Check every line of the entries for "Акумуляторна", and copy the lines that hold it.

[[ Data for analysis open ]]

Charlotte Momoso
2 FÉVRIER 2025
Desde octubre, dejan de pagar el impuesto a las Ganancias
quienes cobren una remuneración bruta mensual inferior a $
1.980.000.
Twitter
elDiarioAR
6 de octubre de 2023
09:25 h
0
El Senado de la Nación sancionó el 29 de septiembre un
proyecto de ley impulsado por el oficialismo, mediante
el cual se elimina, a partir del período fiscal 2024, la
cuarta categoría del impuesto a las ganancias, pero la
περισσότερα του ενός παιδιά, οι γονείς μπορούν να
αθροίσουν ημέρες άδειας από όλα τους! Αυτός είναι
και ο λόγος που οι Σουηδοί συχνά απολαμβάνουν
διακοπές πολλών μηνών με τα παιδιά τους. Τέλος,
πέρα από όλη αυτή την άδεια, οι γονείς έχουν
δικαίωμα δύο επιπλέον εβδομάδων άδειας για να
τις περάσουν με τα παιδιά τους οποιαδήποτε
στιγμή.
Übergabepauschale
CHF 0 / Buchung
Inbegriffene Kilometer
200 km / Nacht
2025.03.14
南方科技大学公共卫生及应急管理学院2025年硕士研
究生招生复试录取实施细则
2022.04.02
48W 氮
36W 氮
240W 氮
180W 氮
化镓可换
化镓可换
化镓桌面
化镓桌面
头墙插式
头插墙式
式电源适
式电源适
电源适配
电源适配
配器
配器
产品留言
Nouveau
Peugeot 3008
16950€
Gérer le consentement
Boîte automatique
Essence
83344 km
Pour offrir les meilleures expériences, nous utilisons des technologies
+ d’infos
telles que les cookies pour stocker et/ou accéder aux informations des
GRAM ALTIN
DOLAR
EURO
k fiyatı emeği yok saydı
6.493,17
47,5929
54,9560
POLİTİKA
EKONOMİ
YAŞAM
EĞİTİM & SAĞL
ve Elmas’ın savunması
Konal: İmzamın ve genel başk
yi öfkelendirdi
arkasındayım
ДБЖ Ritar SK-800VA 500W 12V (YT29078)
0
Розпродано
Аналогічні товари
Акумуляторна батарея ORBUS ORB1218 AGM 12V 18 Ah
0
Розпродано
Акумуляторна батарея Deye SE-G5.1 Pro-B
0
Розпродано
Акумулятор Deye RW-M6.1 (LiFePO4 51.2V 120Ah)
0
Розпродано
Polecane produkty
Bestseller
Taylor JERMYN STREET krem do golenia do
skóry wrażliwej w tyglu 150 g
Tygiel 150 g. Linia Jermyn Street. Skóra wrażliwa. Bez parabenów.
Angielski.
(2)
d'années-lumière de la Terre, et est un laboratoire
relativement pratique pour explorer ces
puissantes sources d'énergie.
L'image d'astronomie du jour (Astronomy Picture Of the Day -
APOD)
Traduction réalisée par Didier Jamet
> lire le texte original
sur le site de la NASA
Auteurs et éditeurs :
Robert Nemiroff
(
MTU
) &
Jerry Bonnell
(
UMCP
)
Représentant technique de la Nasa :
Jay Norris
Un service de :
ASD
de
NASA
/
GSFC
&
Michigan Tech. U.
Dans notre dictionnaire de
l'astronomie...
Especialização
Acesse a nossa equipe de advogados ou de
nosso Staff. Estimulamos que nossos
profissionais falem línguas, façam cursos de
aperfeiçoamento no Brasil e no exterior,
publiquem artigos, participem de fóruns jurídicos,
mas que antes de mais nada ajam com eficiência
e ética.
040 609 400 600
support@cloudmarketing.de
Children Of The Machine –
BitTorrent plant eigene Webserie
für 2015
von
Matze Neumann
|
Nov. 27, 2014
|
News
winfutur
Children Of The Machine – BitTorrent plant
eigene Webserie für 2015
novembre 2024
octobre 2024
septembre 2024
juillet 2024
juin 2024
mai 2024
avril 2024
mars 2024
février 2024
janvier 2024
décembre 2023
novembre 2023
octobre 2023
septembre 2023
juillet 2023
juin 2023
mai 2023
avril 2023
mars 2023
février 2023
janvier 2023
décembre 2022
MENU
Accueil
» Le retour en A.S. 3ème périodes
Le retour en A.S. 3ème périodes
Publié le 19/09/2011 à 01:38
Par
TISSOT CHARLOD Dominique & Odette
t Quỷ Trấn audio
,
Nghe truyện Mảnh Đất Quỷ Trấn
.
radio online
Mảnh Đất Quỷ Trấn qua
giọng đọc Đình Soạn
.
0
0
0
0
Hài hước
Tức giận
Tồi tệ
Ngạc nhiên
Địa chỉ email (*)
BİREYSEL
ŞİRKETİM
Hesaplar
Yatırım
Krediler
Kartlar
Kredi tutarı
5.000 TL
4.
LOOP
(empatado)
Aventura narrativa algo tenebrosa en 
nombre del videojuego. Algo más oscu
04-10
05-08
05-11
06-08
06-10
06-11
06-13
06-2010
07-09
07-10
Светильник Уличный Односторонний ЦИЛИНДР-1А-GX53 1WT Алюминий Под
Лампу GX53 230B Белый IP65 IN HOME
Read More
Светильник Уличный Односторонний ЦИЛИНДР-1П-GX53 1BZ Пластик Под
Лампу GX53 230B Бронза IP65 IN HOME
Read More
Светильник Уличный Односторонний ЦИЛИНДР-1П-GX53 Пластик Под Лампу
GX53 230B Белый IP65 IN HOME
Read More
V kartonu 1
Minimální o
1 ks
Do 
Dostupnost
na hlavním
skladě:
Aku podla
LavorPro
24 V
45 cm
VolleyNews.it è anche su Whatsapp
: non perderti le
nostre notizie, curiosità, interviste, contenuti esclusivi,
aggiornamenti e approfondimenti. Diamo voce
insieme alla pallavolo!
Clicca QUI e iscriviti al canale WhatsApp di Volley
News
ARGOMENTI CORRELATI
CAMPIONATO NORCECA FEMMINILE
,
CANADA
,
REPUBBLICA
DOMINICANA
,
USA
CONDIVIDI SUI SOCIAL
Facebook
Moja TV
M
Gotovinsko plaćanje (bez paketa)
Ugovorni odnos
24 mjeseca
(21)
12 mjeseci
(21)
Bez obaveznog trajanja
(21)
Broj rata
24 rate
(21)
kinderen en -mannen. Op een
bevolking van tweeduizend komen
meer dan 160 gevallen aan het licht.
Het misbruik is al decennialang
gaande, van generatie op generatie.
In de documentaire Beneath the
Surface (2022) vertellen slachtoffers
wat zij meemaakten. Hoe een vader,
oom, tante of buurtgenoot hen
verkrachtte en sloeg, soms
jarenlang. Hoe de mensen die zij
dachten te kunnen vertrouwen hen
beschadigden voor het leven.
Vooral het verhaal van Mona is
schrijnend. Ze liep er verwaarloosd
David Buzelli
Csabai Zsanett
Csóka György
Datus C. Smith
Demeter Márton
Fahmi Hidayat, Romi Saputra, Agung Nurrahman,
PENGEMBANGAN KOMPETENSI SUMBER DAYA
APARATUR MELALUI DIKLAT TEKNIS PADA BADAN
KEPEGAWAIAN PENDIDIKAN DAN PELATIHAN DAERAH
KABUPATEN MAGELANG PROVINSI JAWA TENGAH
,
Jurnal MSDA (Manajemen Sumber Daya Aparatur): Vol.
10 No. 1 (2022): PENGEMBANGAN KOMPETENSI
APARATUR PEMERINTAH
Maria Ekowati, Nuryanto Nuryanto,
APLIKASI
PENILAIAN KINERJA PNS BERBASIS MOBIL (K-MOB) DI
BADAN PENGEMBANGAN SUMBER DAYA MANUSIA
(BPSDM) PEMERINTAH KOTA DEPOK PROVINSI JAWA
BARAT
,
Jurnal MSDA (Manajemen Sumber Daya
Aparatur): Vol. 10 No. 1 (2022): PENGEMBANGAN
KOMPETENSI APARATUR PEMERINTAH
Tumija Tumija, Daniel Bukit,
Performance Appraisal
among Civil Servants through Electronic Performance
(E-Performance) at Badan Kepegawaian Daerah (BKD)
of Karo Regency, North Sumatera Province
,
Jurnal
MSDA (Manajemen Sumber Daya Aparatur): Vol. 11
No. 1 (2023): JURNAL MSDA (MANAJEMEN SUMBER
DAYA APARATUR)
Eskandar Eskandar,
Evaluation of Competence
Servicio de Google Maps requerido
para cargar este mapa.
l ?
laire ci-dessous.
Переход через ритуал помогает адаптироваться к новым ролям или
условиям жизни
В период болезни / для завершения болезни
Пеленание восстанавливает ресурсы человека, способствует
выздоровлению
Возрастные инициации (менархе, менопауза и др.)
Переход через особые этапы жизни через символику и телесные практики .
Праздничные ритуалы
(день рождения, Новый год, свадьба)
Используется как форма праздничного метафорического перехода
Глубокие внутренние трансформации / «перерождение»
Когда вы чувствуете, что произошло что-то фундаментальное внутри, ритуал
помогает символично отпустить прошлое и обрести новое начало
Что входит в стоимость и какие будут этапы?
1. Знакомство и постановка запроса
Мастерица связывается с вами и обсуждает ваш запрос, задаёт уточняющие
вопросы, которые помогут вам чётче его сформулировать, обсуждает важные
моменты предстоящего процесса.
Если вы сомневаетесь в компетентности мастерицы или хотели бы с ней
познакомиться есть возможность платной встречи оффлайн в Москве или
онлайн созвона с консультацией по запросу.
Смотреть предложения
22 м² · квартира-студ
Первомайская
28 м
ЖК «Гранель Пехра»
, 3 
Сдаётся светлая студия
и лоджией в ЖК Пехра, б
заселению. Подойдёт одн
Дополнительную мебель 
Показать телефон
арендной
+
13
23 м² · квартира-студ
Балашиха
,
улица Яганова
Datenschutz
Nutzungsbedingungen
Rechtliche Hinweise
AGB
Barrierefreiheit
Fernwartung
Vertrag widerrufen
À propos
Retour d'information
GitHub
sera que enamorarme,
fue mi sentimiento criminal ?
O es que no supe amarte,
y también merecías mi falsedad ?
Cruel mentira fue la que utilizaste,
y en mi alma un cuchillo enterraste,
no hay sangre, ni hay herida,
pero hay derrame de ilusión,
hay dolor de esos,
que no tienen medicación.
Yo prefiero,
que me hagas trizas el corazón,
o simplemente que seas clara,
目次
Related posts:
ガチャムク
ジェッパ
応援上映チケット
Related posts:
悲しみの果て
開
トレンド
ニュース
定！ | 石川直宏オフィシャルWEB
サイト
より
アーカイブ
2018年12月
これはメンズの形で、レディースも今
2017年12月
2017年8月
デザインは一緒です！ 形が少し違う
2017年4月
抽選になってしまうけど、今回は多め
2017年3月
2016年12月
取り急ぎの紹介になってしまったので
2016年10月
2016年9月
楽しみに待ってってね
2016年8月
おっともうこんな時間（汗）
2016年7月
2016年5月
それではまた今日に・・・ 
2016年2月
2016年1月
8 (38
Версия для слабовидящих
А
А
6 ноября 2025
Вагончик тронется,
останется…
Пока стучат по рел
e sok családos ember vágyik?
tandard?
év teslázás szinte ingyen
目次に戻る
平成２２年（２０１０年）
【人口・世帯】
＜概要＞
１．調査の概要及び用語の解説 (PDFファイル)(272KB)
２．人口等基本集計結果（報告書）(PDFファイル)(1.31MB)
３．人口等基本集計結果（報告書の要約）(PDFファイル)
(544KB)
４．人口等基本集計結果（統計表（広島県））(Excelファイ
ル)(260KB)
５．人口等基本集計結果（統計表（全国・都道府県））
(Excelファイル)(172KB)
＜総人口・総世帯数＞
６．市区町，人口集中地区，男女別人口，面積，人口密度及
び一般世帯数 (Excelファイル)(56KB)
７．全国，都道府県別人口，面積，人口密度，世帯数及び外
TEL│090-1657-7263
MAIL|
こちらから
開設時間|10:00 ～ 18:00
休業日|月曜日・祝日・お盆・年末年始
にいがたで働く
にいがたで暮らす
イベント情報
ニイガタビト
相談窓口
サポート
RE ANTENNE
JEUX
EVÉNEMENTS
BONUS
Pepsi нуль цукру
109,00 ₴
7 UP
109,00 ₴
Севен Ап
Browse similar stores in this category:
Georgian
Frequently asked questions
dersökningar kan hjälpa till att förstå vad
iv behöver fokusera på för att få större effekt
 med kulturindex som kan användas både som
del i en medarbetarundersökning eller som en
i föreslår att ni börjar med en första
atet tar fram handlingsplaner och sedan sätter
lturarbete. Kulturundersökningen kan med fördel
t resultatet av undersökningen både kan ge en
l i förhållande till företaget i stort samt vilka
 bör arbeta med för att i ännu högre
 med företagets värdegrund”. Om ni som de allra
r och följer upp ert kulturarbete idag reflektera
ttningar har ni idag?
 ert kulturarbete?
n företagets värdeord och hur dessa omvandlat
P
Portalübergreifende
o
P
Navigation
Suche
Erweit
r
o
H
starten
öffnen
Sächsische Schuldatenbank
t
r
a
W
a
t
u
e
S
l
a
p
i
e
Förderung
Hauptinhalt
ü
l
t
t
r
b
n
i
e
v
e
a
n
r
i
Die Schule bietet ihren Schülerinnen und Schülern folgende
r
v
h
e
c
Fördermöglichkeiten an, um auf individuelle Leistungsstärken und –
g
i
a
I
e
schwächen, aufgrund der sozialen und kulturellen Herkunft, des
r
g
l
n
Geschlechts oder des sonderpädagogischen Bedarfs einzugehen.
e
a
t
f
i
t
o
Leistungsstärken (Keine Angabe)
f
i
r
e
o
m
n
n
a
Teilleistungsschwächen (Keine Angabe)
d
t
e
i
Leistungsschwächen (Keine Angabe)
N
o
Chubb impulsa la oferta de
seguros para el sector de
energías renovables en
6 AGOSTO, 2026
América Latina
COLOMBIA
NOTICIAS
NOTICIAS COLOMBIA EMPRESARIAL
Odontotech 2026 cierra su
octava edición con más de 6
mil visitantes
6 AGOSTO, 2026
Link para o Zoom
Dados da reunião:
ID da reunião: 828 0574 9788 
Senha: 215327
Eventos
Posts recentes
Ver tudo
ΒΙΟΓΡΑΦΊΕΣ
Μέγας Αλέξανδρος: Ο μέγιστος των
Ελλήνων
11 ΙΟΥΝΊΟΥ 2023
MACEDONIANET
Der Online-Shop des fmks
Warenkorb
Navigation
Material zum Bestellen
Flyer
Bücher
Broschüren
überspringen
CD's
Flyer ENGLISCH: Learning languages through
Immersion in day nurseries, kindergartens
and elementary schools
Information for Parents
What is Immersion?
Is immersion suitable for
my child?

[[ Data for analysis closed ]]

Response for this exercise
Акумуляторна батарея ORBUS ORB1218 AGM 12V 18 Ah
Акумуляторна батарея Deye SE-G5.1 Pro-B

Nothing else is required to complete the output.